● **WORK REQUIRED**: Find "許多地點佳/條件優的店鋪" in the entries below; copy that line through the last, exactly, with no pictures.

[Transcribed page contents]

++++

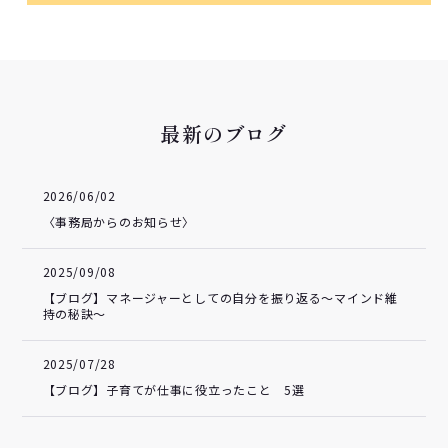
最新のブログ
2026/06/02
〈事務局からのお知らせ〉
2025/09/08
【ブログ】マネージャーとしての自分を振り返る～マインド維
持の秘訣～
2025/07/28
【ブログ】子育てが仕事に役立ったこと 5選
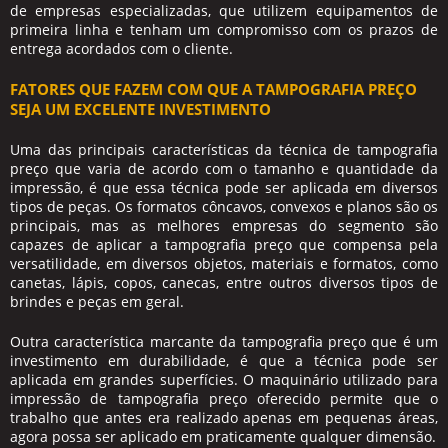
de empresas especializadas, que utilizem equipamentos de
primeira linha e tenham um compromisso com os prazos de
entrega acordados com o cliente.
FATORES QUE FAZEM COM QUE A TAMPOGRAFIA PREÇO
SEJA UM EXCELENTE INVESTIMENTO
Uma das principais características da técnica de
tampografia
preço
que varia de acordo com o tamanho e quantidade da
impressão, é que essa técnica pode ser aplicada em diversos
tipos de peças. Os formatos côncavos, convexos e planos são os
principais, mas as melhores empresas do segmento são
capazes de aplicar a
tampografia preço
que compensa pela
versatilidade, em diversos objetos, materiais e formatos, como
canetas, lápis, copos, canecas, entre outros diversos tipos de
brindes e peças em geral.
Outra característica marcante da
tampografia preço
que é um
investimento em durabilidade, é que a técnica pode ser
aplicada em grandes superfícies. O maquinário utilizado para
impressão de
tampografia preço
oferecido permite que o
trabalho que antes era realizado apenas em pequenas áreas,
agora possa ser aplicado em praticamente qualquer dimensão.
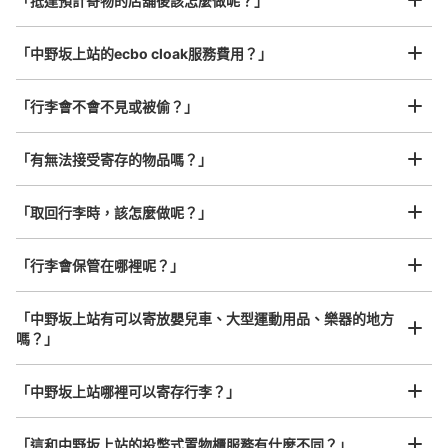
¥800
「抵達預計寄物的店舖後該怎麼做呢？」
/
日
出口2通路
最長邊45cm以上的行李（行李箱、樂器、嬰兒車等）
「中野坂上站的ecbo cloak服務費用？」
「行李會不會不見或被偷？」
許多地點佳/條件優的店鋪
工作人員拍完行李照片後

「有無法接受寄存的物品嗎？」
我們與許多地點方便的車站內店舖以及24小時營業的店鋪合作。
即完成寄存手續
「取回行李時，該怎麼做呢？」
可保管的行李數
「行李會保管在哪裡呢？」
大的
:
6
/
¥500
小的
:
16
/
¥400
付款方式
現金, ICカード
「中野坂上站有可以寄放嬰兒車、大型運動用品、樂器的地方
嗎？」
查看此投幣式儲物櫃的位置
任何尺寸的行李都OK
「中野坂上站哪裡可以寄存行李？」
放下行李，愉快度過一整天！
樂器、嬰兒車、腳踏車等，只要是1個人能搬運的行李尺寸就OK
「這和中野坂上站的投幣式置物櫃服務有什麼不同？」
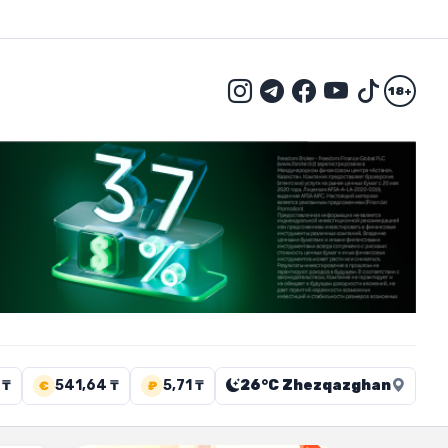
18+
 ₸
541,64 ₸
5,71 ₸
26°C Zhezqazghan
€
₽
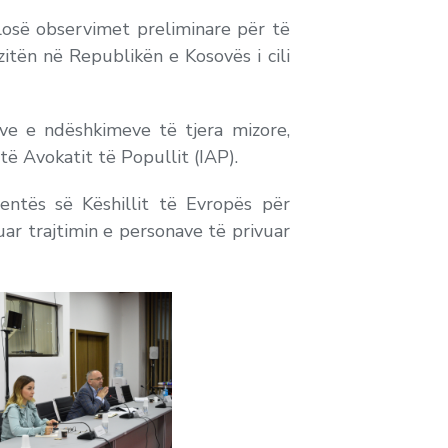
losë observimet preliminare për të
itën në Republikën e Kosovës i cili
e e ndëshkimeve të tjera mizore,
të Avokatit të Popullit (IAP).
ntës së Këshillit të Evropës për
ar trajtimin e personave të privuar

++++

● **EXERCISE OUTPUT**:
許多地點佳/條件優的店鋪
工作人員拍完行李照片後

「有無法接受寄存的物品嗎？」
我們與許多地點方便的車站內店舖以及24小時營業的店鋪合作。
即完成寄存手續
「取回行李時，該怎麼做呢？」
可保管的行李數
「行李會保管在哪裡呢？」
大的
:
6
/
¥500
小的
:
16
/
¥400
付款方式
現金, ICカード
「中野坂上站有可以寄放嬰兒車、大型運動用品、樂器的地方
嗎？」
查看此投幣式儲物櫃的位置
任何尺寸的行李都OK
「中野坂上站哪裡可以寄存行李？」
放下行李，愉快度過一整天！
樂器、嬰兒車、腳踏車等，只要是1個人能搬運的行李尺寸就OK
「這和中野坂上站的投幣式置物櫃服務有什麼不同？」
18+
 ₸
541,64 ₸
5,71 ₸
26°C Zhezqazghan
€
₽
losë observimet preliminare për të
itën në Republikën e Kosovës i cili
e e ndëshkimeve të tjera mizore,
të Avokatit të Popullit (IAP).
ntës së Këshillit të Evropës për
ar trajtimin e personave të privuar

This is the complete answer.